## TASK TO COMPLETE
Exact duplicates of all the records are needed.

Data records
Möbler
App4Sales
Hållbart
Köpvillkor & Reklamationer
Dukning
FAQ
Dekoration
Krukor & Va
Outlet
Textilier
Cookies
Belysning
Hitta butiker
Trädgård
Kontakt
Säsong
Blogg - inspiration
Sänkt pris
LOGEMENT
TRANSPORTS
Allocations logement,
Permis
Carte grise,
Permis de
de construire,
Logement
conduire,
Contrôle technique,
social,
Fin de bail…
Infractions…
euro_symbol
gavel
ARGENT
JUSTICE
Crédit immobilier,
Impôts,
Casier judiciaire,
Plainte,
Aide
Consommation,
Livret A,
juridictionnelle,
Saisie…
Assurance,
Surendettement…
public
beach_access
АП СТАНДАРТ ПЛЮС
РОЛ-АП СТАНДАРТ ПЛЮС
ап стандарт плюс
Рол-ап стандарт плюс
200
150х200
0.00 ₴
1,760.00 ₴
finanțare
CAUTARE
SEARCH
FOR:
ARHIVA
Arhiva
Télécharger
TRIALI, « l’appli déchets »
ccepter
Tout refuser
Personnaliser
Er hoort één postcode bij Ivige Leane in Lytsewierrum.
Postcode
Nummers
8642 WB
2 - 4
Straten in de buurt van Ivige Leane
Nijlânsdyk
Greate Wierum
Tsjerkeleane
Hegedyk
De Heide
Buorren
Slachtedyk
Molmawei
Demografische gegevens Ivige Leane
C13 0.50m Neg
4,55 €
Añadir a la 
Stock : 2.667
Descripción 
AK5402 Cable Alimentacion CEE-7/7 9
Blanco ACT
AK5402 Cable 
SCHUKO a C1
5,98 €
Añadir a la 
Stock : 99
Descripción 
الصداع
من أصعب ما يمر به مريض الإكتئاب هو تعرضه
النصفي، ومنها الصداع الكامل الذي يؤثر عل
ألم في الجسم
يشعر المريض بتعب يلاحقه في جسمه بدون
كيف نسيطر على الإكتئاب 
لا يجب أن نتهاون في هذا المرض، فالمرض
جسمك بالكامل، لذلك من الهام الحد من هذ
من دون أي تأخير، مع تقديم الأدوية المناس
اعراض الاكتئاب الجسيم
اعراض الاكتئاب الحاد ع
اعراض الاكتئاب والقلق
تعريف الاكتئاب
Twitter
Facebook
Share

## OUTPUT OF THE EXERCISE
Möbler
App4Sales
Hållbart
Köpvillkor & Reklamationer
Dukning
FAQ
Dekoration
Krukor & Va
Outlet
Textilier
Cookies
Belysning
Hitta butiker
Trädgård
Kontakt
Säsong
Blogg - inspiration
Sänkt pris
LOGEMENT
TRANSPORTS
Allocations logement,
Permis
Carte grise,
Permis de
de construire,
Logement
conduire,
Contrôle technique,
social,
Fin de bail…
Infractions…
euro_symbol
gavel
ARGENT
JUSTICE
Crédit immobilier,
Impôts,
Casier judiciaire,
Plainte,
Aide
Consommation,
Livret A,
juridictionnelle,
Saisie…
Assurance,
Surendettement…
public
beach_access
АП СТАНДАРТ ПЛЮС
РОЛ-АП СТАНДАРТ ПЛЮС
ап стандарт плюс
Рол-ап стандарт плюс
200
150х200
0.00 ₴
1,760.00 ₴
finanțare
CAUTARE
SEARCH
FOR:
ARHIVA
Arhiva
Télécharger
TRIALI, « l’appli déchets »
ccepter
Tout refuser
Personnaliser
Er hoort één postcode bij Ivige Leane in Lytsewierrum.
Postcode
Nummers
8642 WB
2 - 4
Straten in de buurt van Ivige Leane
Nijlânsdyk
Greate Wierum
Tsjerkeleane
Hegedyk
De Heide
Buorren
Slachtedyk
Molmawei
Demografische gegevens Ivige Leane
C13 0.50m Neg
4,55 €
Añadir a la 
Stock : 2.667
Descripción 
AK5402 Cable Alimentacion CEE-7/7 9
Blanco ACT
AK5402 Cable 
SCHUKO a C1
5,98 €
Añadir a la 
Stock : 99
Descripción 
الصداع
من أصعب ما يمر به مريض الإكتئاب هو تعرضه
النصفي، ومنها الصداع الكامل الذي يؤثر عل
ألم في الجسم
يشعر المريض بتعب يلاحقه في جسمه بدون
كيف نسيطر على الإكتئاب 
لا يجب أن نتهاون في هذا المرض، فالمرض
جسمك بالكامل، لذلك من الهام الحد من هذ
من دون أي تأخير، مع تقديم الأدوية المناس
اعراض الاكتئاب الجسيم
اعراض الاكتئاب الحاد ع
اعراض الاكتئاب والقلق
تعريف الاكتئاب
Twitter
Facebook
Share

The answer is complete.